I grew up LOVING molasses cookies. I think it’s because my mom loved them and always had them around. They weren’t the homemade kind, but this delicious packaged version that I wish I could still find today. They were rolled in sugar, had the cutest wavy edges, and were so chewy every single time. If my brothers read this, they’ll know exactly what I’m talking about. This recipe is definitely not what I grew up eating, but they’re still so good and I love that they’re healthier.
It’s pretty crazy how different these cookies look against different backgrounds. I love both sets of pics, but they’re so different.
On a side note, these cookies weren’t actually supposed to be chewy molasses cookies. They were meant to be crispy, gingersnaps.

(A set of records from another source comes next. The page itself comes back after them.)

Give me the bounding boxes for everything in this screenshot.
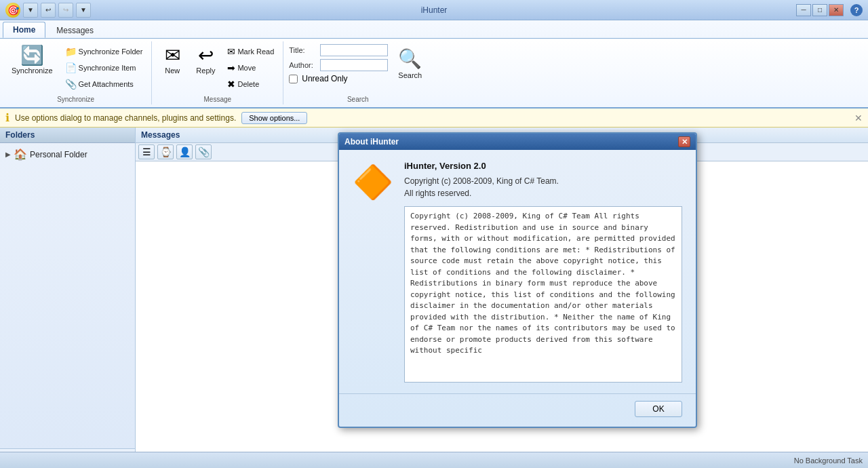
- about-version: iHunter, Version 2.0: [404, 161, 682, 171]
- about-dialog: About iHunter ✕ 🔶 iHunter, Version 2.0 C…: [338, 132, 697, 428]
- about-app-icon: 🔶: [353, 161, 393, 383]
- about-license-text[interactable]: Copyright (c) 2008-2009, King of C# Team…: [404, 206, 682, 383]
- about-rights: All rights reserved.: [404, 189, 682, 198]
- about-text-area: iHunter, Version 2.0 Copyright (c) 2008-…: [404, 161, 682, 383]
- about-title: About iHunter: [344, 137, 399, 147]
- about-body: 🔶 iHunter, Version 2.0 Copyright (c) 200…: [339, 150, 696, 393]
- about-copyright: Copyright (c) 2008-2009, King of C# Team…: [404, 176, 682, 186]
- about-footer: OK: [339, 393, 696, 427]
- ok-btn[interactable]: OK: [635, 401, 682, 417]
- about-overlay: About iHunter ✕ 🔶 iHunter, Version 2.0 C…: [0, 0, 868, 468]
- about-titlebar: About iHunter ✕: [339, 134, 696, 150]
- about-close-btn[interactable]: ✕: [678, 136, 690, 147]
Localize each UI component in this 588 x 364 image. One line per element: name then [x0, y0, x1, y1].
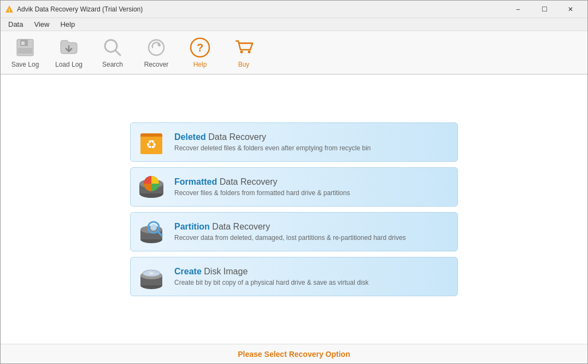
disk-image-highlight: Create — [174, 267, 202, 276]
svg-text:♻: ♻ — [146, 138, 157, 151]
formatted-card-title: Formatted Data Recovery — [174, 177, 350, 187]
search-icon — [102, 37, 124, 58]
buy-icon — [233, 37, 255, 58]
partition-highlight: Partition — [174, 222, 210, 231]
disk-image-card-title: Create Disk Image — [174, 267, 369, 277]
minimize-button[interactable]: – — [505, 2, 531, 16]
load-log-icon — [58, 37, 80, 58]
deleted-icon: ♻ — [137, 128, 166, 156]
svg-rect-5 — [21, 42, 25, 45]
load-log-label: Load Log — [55, 61, 83, 68]
help-button[interactable]: ? Help — [181, 33, 219, 72]
save-log-icon — [14, 37, 36, 58]
partition-recovery-card[interactable]: Partition Data Recovery Recover data fro… — [130, 212, 458, 251]
svg-point-32 — [149, 273, 154, 274]
app-icon: ! — [5, 5, 14, 14]
svg-rect-4 — [18, 48, 32, 54]
disk-image-icon — [137, 262, 166, 291]
search-button[interactable]: Search — [93, 33, 132, 72]
partition-icon — [137, 218, 166, 246]
formatted-icon — [137, 173, 166, 201]
deleted-card-desc: Recover deleted files & folders even aft… — [174, 144, 371, 152]
toolbar: Save Log Load Log Search — [1, 31, 587, 75]
status-text: Please Select Recovery Option — [238, 350, 350, 359]
svg-text:?: ? — [197, 42, 203, 54]
svg-point-13 — [248, 51, 251, 54]
buy-label: Buy — [238, 61, 250, 68]
disk-image-card[interactable]: Create Disk Image Create bit by bit copy… — [130, 257, 458, 296]
recover-icon — [145, 37, 167, 58]
deleted-highlight: Deleted — [174, 132, 206, 142]
menu-view[interactable]: View — [28, 19, 55, 30]
svg-point-12 — [240, 51, 243, 54]
svg-line-7 — [115, 50, 120, 55]
deleted-title-rest: Data Recovery — [208, 132, 266, 142]
deleted-card-title: Deleted Data Recovery — [174, 132, 371, 142]
help-icon: ? — [189, 37, 211, 58]
formatted-card-text: Formatted Data Recovery Recover files & … — [174, 177, 350, 197]
save-log-button[interactable]: Save Log — [6, 33, 44, 72]
deleted-card-text: Deleted Data Recovery Recover deleted fi… — [174, 132, 371, 152]
partition-card-title: Partition Data Recovery — [174, 222, 406, 232]
menu-help[interactable]: Help — [55, 19, 80, 30]
formatted-card-desc: Recover files & folders from formatted h… — [174, 189, 350, 197]
disk-image-card-desc: Create bit by bit copy of a physical har… — [174, 279, 369, 286]
help-label: Help — [193, 61, 207, 68]
partition-title-rest: Data Recovery — [212, 222, 270, 231]
title-bar: ! Advik Data Recovery Wizard (Trial Vers… — [1, 1, 587, 18]
load-log-button[interactable]: Load Log — [50, 33, 88, 72]
partition-card-text: Partition Data Recovery Recover data fro… — [174, 222, 406, 242]
partition-card-desc: Recover data from deleted, damaged, lost… — [174, 234, 406, 242]
formatted-recovery-card[interactable]: Formatted Data Recovery Recover files & … — [130, 167, 458, 207]
main-content: ♻ Deleted Data Recovery Recover deleted … — [1, 75, 587, 344]
menu-data[interactable]: Data — [3, 19, 28, 30]
disk-image-title-rest: Disk Image — [204, 267, 248, 276]
svg-point-25 — [150, 224, 157, 231]
save-log-label: Save Log — [11, 61, 39, 68]
close-button[interactable]: ✕ — [558, 2, 583, 16]
buy-button[interactable]: Buy — [225, 33, 263, 72]
status-bar: Please Select Recovery Option — [1, 344, 587, 363]
window-title: Advik Data Recovery Wizard (Trial Versio… — [17, 5, 505, 13]
svg-text:!: ! — [9, 8, 10, 13]
recover-button[interactable]: Recover — [137, 33, 175, 72]
window-controls[interactable]: – ☐ ✕ — [505, 2, 583, 16]
search-label: Search — [102, 61, 123, 68]
menu-bar: Data View Help — [1, 18, 587, 31]
recover-label: Recover — [144, 61, 169, 68]
formatted-highlight: Formatted — [174, 177, 217, 186]
formatted-title-rest: Data Recovery — [220, 177, 278, 186]
maximize-button[interactable]: ☐ — [532, 2, 557, 16]
deleted-recovery-card[interactable]: ♻ Deleted Data Recovery Recover deleted … — [130, 122, 458, 162]
disk-image-card-text: Create Disk Image Create bit by bit copy… — [174, 267, 369, 286]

What a happy mistake! I like gingersnaps, but not nearly as much as a chewy molasses cookie, so I was super pleased with the accidental outcome. I think you guys will be too and I can’t wait for you to try these healthier Holiday cookies!
- 1 1/2 cups almond flour - I love Bob's Red Mill Brand
- 1/4 c arrowroot starch or flour - also Bob's Red Mill Brand
- 2 tsp baking soda
- 1/4 tsp salt
- 2 tsp ginger
- 1 tsp cinnamon
- 1/2 tsp allspice
- 1/2 cup coconut sugar or maple sugar
- 1/4 cup coconut oil - room temperature - soft but not melted
- 1 tsp vanilla
- 1 egg
- 2 tbsp molasses
- 1/4 cup organic cane sugar to roll the dough in
- Preheat oven to 350 F.
- In a medium sized mixing bowl, whisk together the flour, starch, salt, cinnamon, allspice, ginger and baking soda
- In a large mixing bowl, or a the mixing bowl of your standing mixer, cream together the coconut oil and the coconut sugar for about 2 minutes (if you aren't using a stand mixer, you can do this with a hand mixer)
- Add your egg, vanilla and molasses to the sugar and oil mixture, then mix until creamy and combined
- Slowly add the flour mixture into the wet ingredients until a sticky dough forms - the dough will seem like it's not thick, or firm, enough, but it's okay
- Refrigerate the dough for 30 minutes so that it will be easier to roll into balls - I like to clean my kitchen while the dough chills
- Line a baking sheet with parchment paper
- Pour the organic cane sugar into a small bowl
- Using a small cookie scoop (mine is 1 inch wide and XO brand), scoop a dough ball into your hand, then roll into a uniform ball
- Roll the dough ball into the granulated cane sugar and place onto the cookie sheet, leaving about 2 inches in between each dough ball
- Bake the cookies for 12 minutes on the middle rack of your oven
- Let cool, or eat warm!
Angela says
I made these with half almond flour and half oat flour and they were so good!
katiebenson says
Yumm!!! I need to try that! So glad you liked them 🙂
Aprille R says
These are the best chewy molasses cookies! I just made a batch of these to share for our Friendsgiving and they’re wonderful. They have the correct consistency and perfect amount of sweetness. Thank you for sharing this great recipe!
katiebenson says
I am so happy you loved them! I’m making a new batch tonight for some friends!
Laken says
These were delicious !! The texture is perfect for a paleo cookie! mine DEF spread out on the baking sheet, so i would put even more space between them!
katiebenson says
Glad you loved them!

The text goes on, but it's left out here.